Nimue hizo caso omiso y me arrastró hasta la cuesta herbosa donde el camino recorría la muralla. Miré los complicados anillos de leña.
—Habéis trabajado mucho —dije sin convicción.
—Pero será en vano si los ritos no se cumplen debidamente —replicó en un susurro seco. Merlín se había enfadado conmigo, pero se trataba de un enfado fingido en su mayor parte, que iba y venía como un rayo; sin embargo, la rabia de Nimue era profunda y potente, su cara blanca y angulosa permanecía tensa. Nunca había sido bella y la pérdida del ojo la hacía temible, pero su porte salvaje e inteligente la hacía inolvidable, y en ese momento, en lo alto de la muralla, al viento del oeste, parecía más imponente que nunca.
—¿Hay alguna posibilidad —le pregunté— de que los ritos no se cumplan debidamente?

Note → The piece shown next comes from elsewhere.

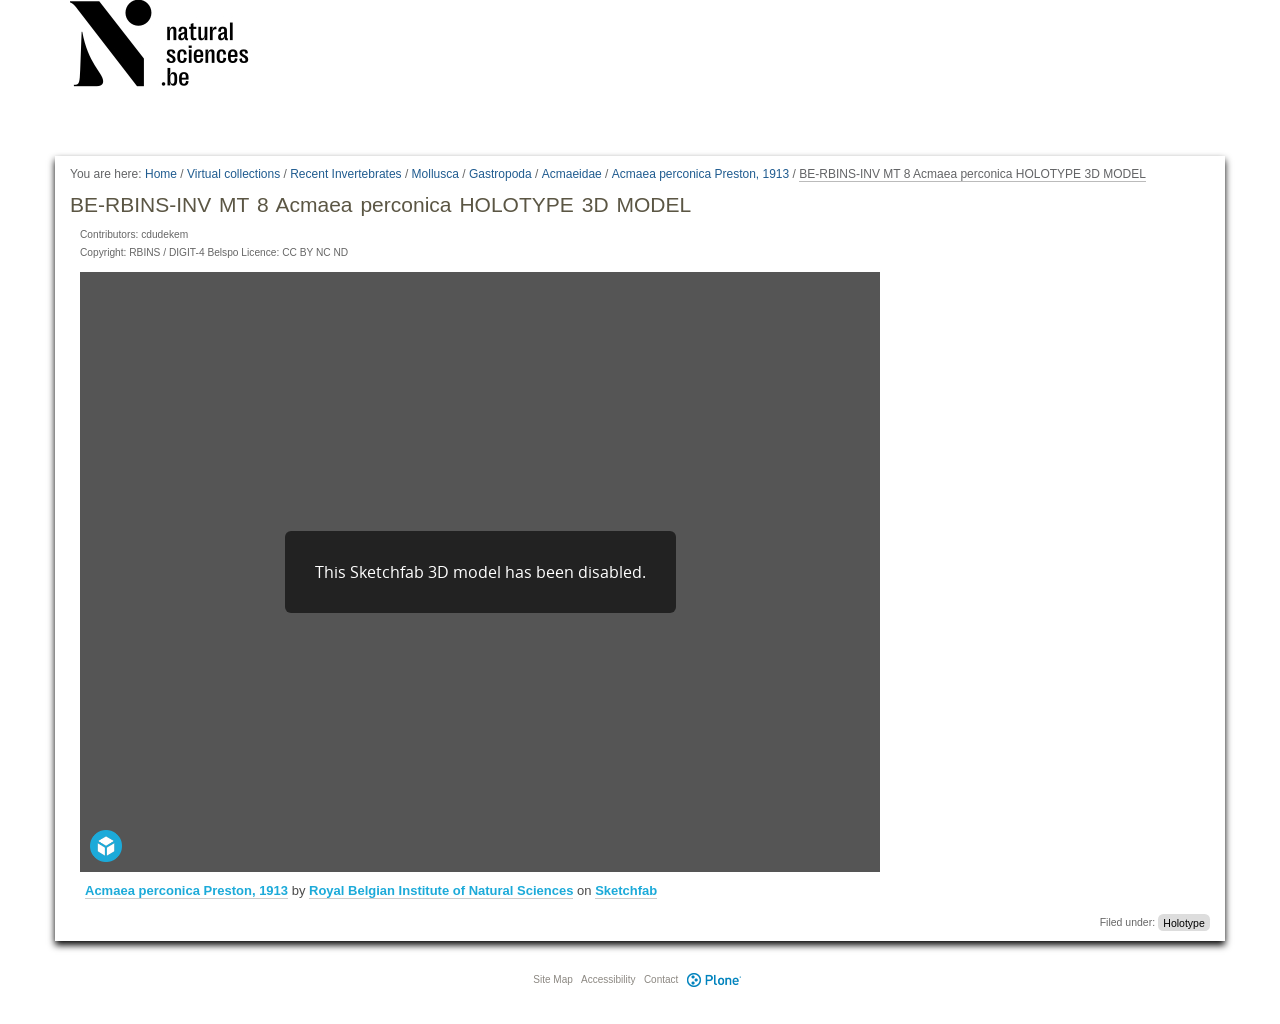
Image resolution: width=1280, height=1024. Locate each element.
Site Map (552, 979)
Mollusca (435, 174)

—Merlín es como tú —replicó furiosa, pasando por alto mi pregunta—. Un sentimental.
—Tonterías —dije.
—¿Y tú qué sabes, Derfel? —me soltó—. ¿Acaso tienes que soportar tú sus bravatas? ¿Tienes que discutir con él? ¿Tienes que darle seguridad? ¿Tienes que verle cometer el error más grande de la historia? —Me hizo las preguntas como si escupiera—. ¿Tienes que ver cómo se pierden todos sus esfuerzos? —Señaló las pilas de leña con su delgada mano—. Estás loco —añadió con amargura—. Si Merlín se tira un pedo, crees que ha hablado la sabiduría. Es un viejo, Derfel, le queda poco de vida y está perdiendo poder. El poder, Derfel, nace dentro de uno. —Se dio con la mano entre los menudos pechos. Se había detenido en lo alto de la muralla y se volvió a mirarme. Yo era un soldado fornido y ella una mujer menuda, pero se imponía a mí. Siempre había sido así. La pasión era tan honda en ella, tan fuerte y negra, que casi nada se le resistía.
—¿Por qué las emociones de Merlín pueden poner en peligro la ceremonia? —le pregunté.
—Porque así es —respondió, y siguió andando.
—Dímelo —insistí.
—¡Jamás! —replicó secamente—. ¡Estás loco!
—¿Quién es Olwen de Plata? —pregunté, siguiéndole los pasos.
—Una esclava que compramos en Demetia. La capturaron en Powys y nos costó más de seis monedas de oro por lo bonita que es.
—Lo es —acordándome de su delicado andar en la noche silenciosa de Lindinis.
—A Merlín también se lo parece —replicó Nimue con sarcasmo—. Tiembla cuando la ve, pero ahora ya es muy viejo, y además tenemos que fingir que es virgen por el bien de Gawain. ¡Y él nos cree! ¡Ese necio se cree cualquier cosa! ¡Es un idiota!
—¿Y se va a casar con Olwen cuando todo termine?
Nimue se echó a reír.
—Eso es lo que le hemos prometido, aunque, en cuanto descubra que ha nacido esclava y que no es un espíritu, tal vez cambie de opinión, así que a lo mejor volvemos a venderla. ¿Te gustaría comprarla? —Me miró maliciosamente.
—No.
—¿Sigues siendo fiel a Ceinwyn? —me preguntó burlonamente—. ¿Qué tal está?
—Está bien —dije.
—¿Y va a venir a Durnovaria a presenciar la ceremonia?
—No.
—¿Pero tú sí? —inquirió, mirándome con recelo.
—Sí, yo sí.
—¿Y Gwydre? —preguntó—. ¿Lo traerás a él?
—Él quiere venir, sí. Pero tengo que pedir permiso a su padre.
—Di a Arturo que es mejor que le deje venir. Todos los niños de Britania tendrían que presenciar la llegada de los dioses. Será algo que no olvidarán jamás, Derfel.
—¿O sea que sucederá? —pregunté—. ¿A pesar de los defectos de Merlín?
—Sucederá —dijo Nimue vengativamente— a pesar de Merlín. Sucederá porque yo haré que suceda. Le daré a ese viejo loco lo que quiere, le guste o no. —Se detuvo, se giró, me agarró la mano izquierda y miró la cicatriz de la palma con su único ojo. La cicatriz me unía a ella por juramento, y tuve la impresión de que iba a pedirme algo, pero un súbito impulso de precaución se lo impidió. Tomó aliento, me clavó la mirada y me soltó la mano—. Encontrarás el camino tú solo —dijo con amargura, y se alejó.